Arun Maira spoke about the “virus of indifference” among the minority in India who were protected when, as Mander puts it in his book, “the government drew a cordon around the bodies they wished to protect, pulling up the drawbridges to guard the chosen, those who could afford to stay in”.

Mander relates the story of three members of a family (an elderly couple and their quite elderly son) who were in hospital battling Covid-19. The father died and the mother and son only just survived.

Someone in the family filed a complaint to the police about a security guard, saying he had brought the infection into the family.

The man ran away and became a fugitive. He was found and tested and was SARS-CoV-2 negative.

Nobody apologised to the security guard, Mander said, and it turned out that the couple’s grandson had in fact returned from studying abroad and may have been the source of infection in the family.

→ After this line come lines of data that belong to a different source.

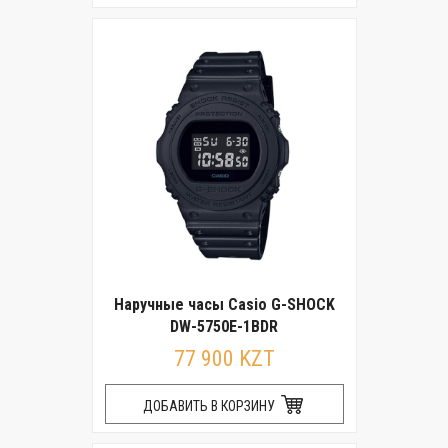
Наручные часы Casio G-SHOCK
DW-5750E-1BDR
77 900 KZT
ДОБАВИТЬ В КОРЗИНУ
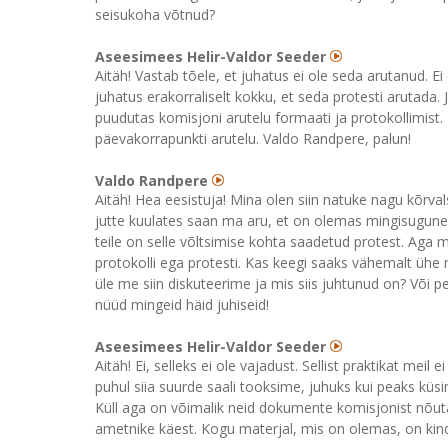
seisukoha võtnud?
Aseesimees Helir-Valdor Seeder
Aitäh! Vastab tõele, et juhatus ei ole seda arutanud. Ei
juhatus erakorraliselt kokku, et seda protesti arutada. 
puudutas komisjoni arutelu formaati ja protokollimist. 
päevakorrapunkti arutelu. Valdo Randpere, palun!
Valdo Randpere
Aitäh! Hea eesistuja! Mina olen siin natuke nagu kõrva
jutte kuulates saan ma aru, et on olemas mingisugune p
teile on selle võltsimise kohta saadetud protest. Aga m
protokolli ega protesti. Kas keegi saaks vähemalt ühe ne
üle me siin diskuteerime ja mis siis juhtunud on? Või
nüüd mingeid häid juhiseid!
Aseesimees Helir-Valdor Seeder
Aitäh! Ei, selleks ei ole vajadust. Sellist praktikat mei
puhul siia suurde saali tooksime, juhuks kui peaks küsim
Küll aga on võimalik neid dokumente komisjonist nõut
ametnike käest. Kogu materjal, mis on olemas, on kindl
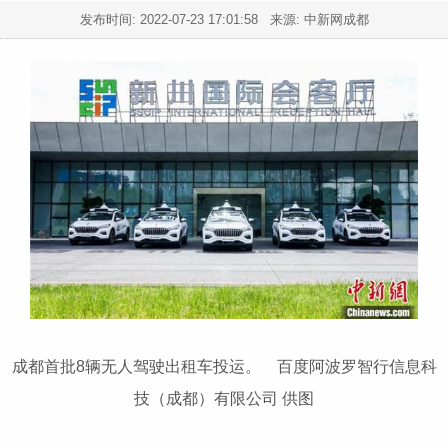
发布时间:
2022-07-23 17:01:58
来源: 中新网成都
成都首批8辆无人驾驶出租车投运。 百度阿波罗智行信息科
技（成都）有限公司 供图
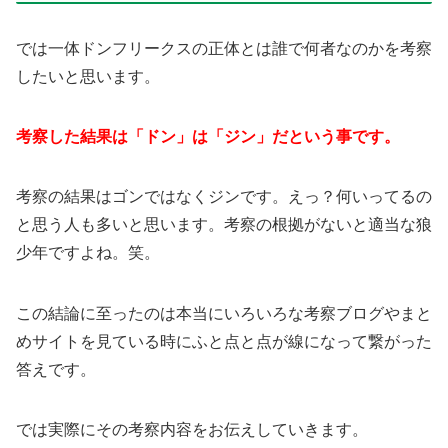
では一体ドンフリークスの正体とは誰で何者なのかを考察
したいと思います。
考察した結果は「ドン」は「ジン」だという事です。
考察の結果はゴンではなくジンです。えっ？何いってるの
と思う人も多いと思います。考察の根拠がないと適当な狼
少年ですよね。笑。
この結論に至ったのは本当にいろいろな考察ブログやまと
めサイトを見ている時にふと点と点が線になって繋がった
答えです。
では実際にその考察内容をお伝えしていきます。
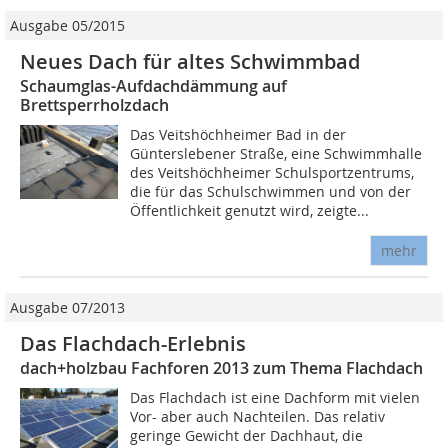
Ausgabe 05/2015
Neues Dach für altes Schwimmbad
Schaumglas-Aufdachdämmung auf
Brettsperrholzdach
Das Veitshöchheimer Bad in der
Günterslebener Straße, eine Schwimmhalle
des Veitshöchheimer Schulsportzentrums,
die für das Schulschwimmen und von der
Öffentlichkeit genutzt wird, zeigte...
mehr
Ausgabe 07/2013
Das Flachdach-Erlebnis
dach+holzbau Fachforen 2013 zum Thema Flachdach
Das Flachdach ist eine Dachform mit vielen
Vor- aber auch Nachteilen. Das relativ
geringe Gewicht der Dachhaut, die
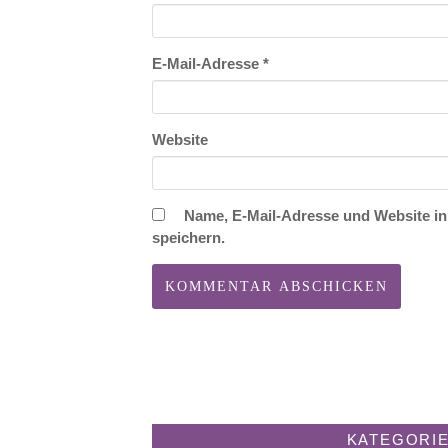
E-Mail-Adresse
*
Website
Name, E-Mail-Adresse und Website i
speichern.
KATEGORI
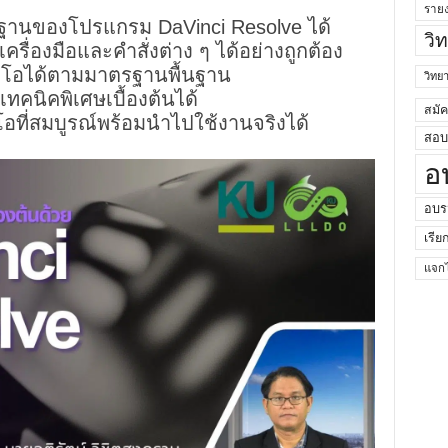
ราย
ฐานของโปรแกรม DaVinci Resolve ได้
วิ
เครื่องมือและคำสั่งต่าง ๆ ได้อย่างถูกต้อง
ดีโอได้ตามมาตรฐานพื้นฐาน
วิท
เทคนิคพิเศษเบื้องต้นได้
สมั
อที่สมบูรณ์พร้อมนำไปใช้งานจริงได้
สอบค
อ
อบร
เรีย
แจกไ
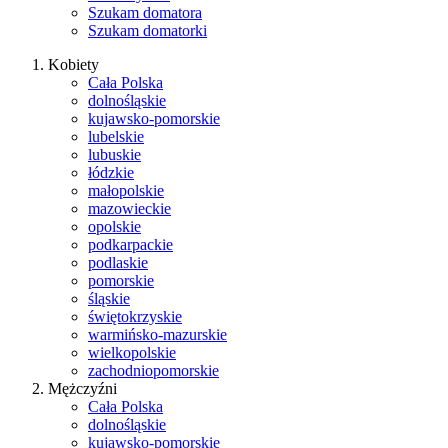
Szukam domatora
Szukam domatorki
Kobiety
Cała Polska
dolnośląskie
kujawsko-pomorskie
lubelskie
lubuskie
łódzkie
małopolskie
mazowieckie
opolskie
podkarpackie
podlaskie
pomorskie
śląskie
świętokrzyskie
warmińsko-mazurskie
wielkopolskie
zachodniopomorskie
Mężczyźni
Cała Polska
dolnośląskie
kujawsko-pomorskie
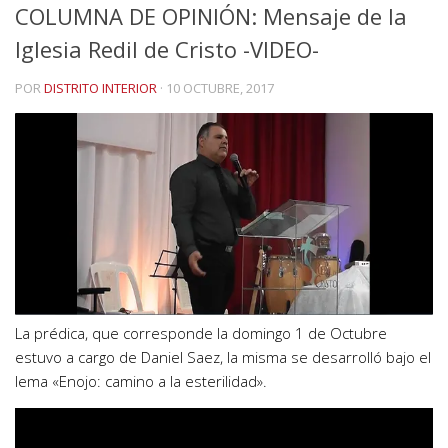
COLUMNA DE OPINIÓN: Mensaje de la
Iglesia Redil de Cristo -VIDEO-
POR
DISTRITO INTERIOR
·
10 OCTUBRE, 2017
La prédica, que corresponde la domingo 1 de Octubre
estuvo a cargo de Daniel Saez, la misma se desarrolló bajo el
lema «Enojo: camino a la esterilidad».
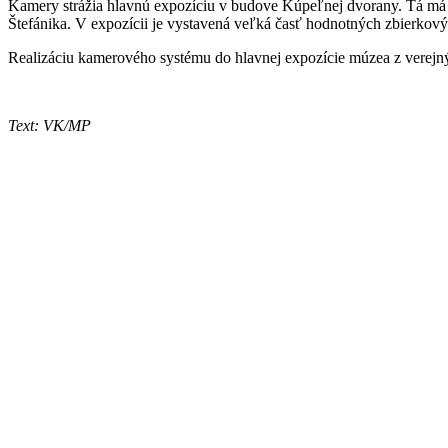
Kamery strážia hlavnú expozíciu v budove Kúpeľnej dvorany. Tá má 
Štefánika. V expozícii je vystavená veľká časť hodnotných zbierkov
Realizáciu kamerového systému do hlavnej expozície múzea z verejn
Text: VK/MP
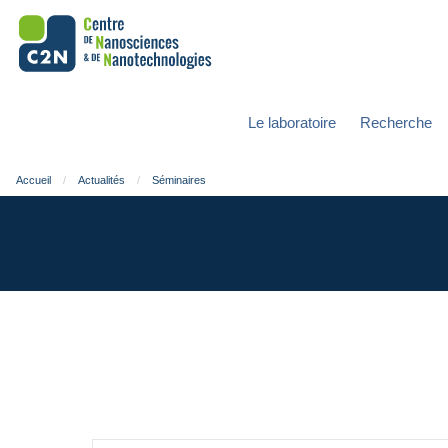
Le laboratoire
Recherche
Accueil
Actualités
Séminaires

Members of the same family brought a young woman, aged 18, in to work as a domestic helper. The young woman was tested and was found to be SARS-CoV-2 positive. It was 10 p.m., and there was a curfew, but she was turned out onto the street.

“She’s wailing away. She’s desperately frightened. And it is only that some security guards, some other residents, took some care of her; they found her brother and got her to safety,” Mander said.

Mander remembers the distress calls he received from domestic helpers. “We used to go to these apartment places all locked up; all the domestic helpers were outside.

“And we quickly realised that the employers of those domestic helpers would contact us to give them food; food packets.”

These were people, Mander says, who would spend about 1,000 rupees for ten days of darshan, but wouldn’t spend the same amount to feed someone who’d been working for years in their home.

Mander quotes the author Arundhati Roy, who wrote in July 2020: “Covid-19 has turned out to be a kind of X-ray that made visible the massive institutionalised injustices – of caste, class, religion and gender – that plague our society.”

He said: “What has been revealed in this X-ray, let us have the courage to look at that X-ray carefully. What does it say about us?”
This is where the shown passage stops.